##### Study material #####

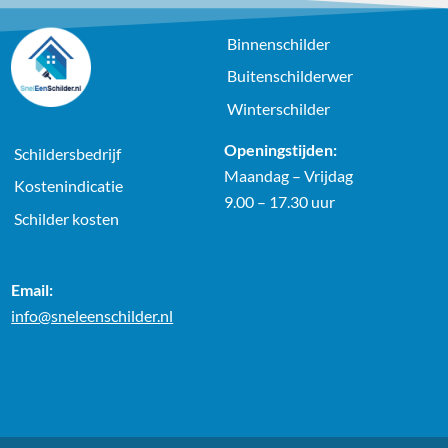
Binnenschilder
Buitenschilderwer
Winterschilder
Openingstijden:
Schildersbedrijf
Maandag – Vrijdag
Kostenindicatie
9.00 – 17.30 uur
Schilder kosten
Email:
info@sneleenschilder.nl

#####

→ Exercise goal:
Your reply should be the lines from the one that contains "Maandag – Vrijdag" through the end of the listing above, repeated exactly.

→ Your response:
Maandag – Vrijdag
Kostenindicatie
9.00 – 17.30 uur
Schilder kosten
Email:
info@sneleenschilder.nl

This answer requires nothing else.